No limit, Texas hold'em is the hottest card game in the country thanks to its endless television coverage, but here in Florida the state has enacted emergency legislation which is forcing pari-mutuel facilities to fold'em on all hold'em tournaments.
The battle over poker in Florida has been one of raises and folds. Two weeks ago a state court ruled in favor of no limit poker tournaments.
Last week the Department of Business and Professional Regulation trumped that ruling, banning tournament poker as an immediate danger to public welfare, so now some of the state's pari-mutuel facilities are calling the state's bluff.
They're appealing the ruling in court this week. They say it's necessary to protect their business before it goes elsewhere.
"I'm either going to Biloxi or I'm going to go to one of the many home games there is in south Alabama," said poker player James Winberry.
People can still play live poker at places such as Ebro Greyhound Park, but Ebro officials say players don't want to play low stakes cash games; they want tournaments.

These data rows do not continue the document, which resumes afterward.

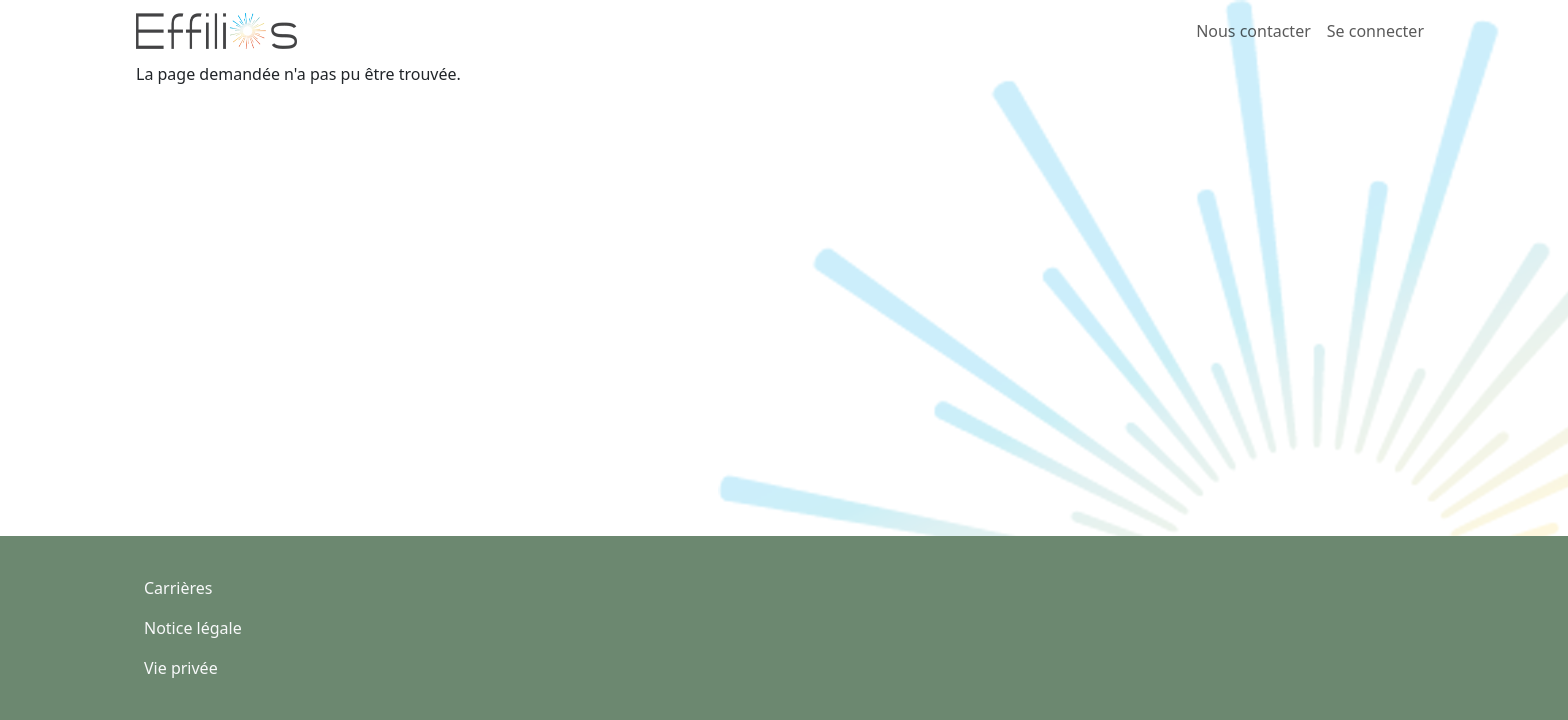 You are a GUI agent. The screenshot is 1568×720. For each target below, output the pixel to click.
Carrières (178, 588)
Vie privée (181, 668)
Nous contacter (1253, 31)
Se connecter (1375, 31)
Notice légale (193, 628)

"Well, last night, which is Tuesday night, we usually have our big tournaments, and it's affected us by 40 percent, and I expect it to go up next week," said Ebro card room manager Bonnie Strause.
And with players leaving their chips behind, people who work in the card rooms are worried about being dealt out.
"It's kind of depressing to go to into the Christmas season and not know whether your going to have a job come January," said card dealer Shirley Hobbs.
The pari-mutuel's case is due to be heard in a Tallahassee appeals court Thursday.
Poker players say if card rooms don't win in court, they're going to leave the table. The state gets a 10 percent cut of all the money the card rooms make, so Thursday’s ruling could also effect the state's bottom line.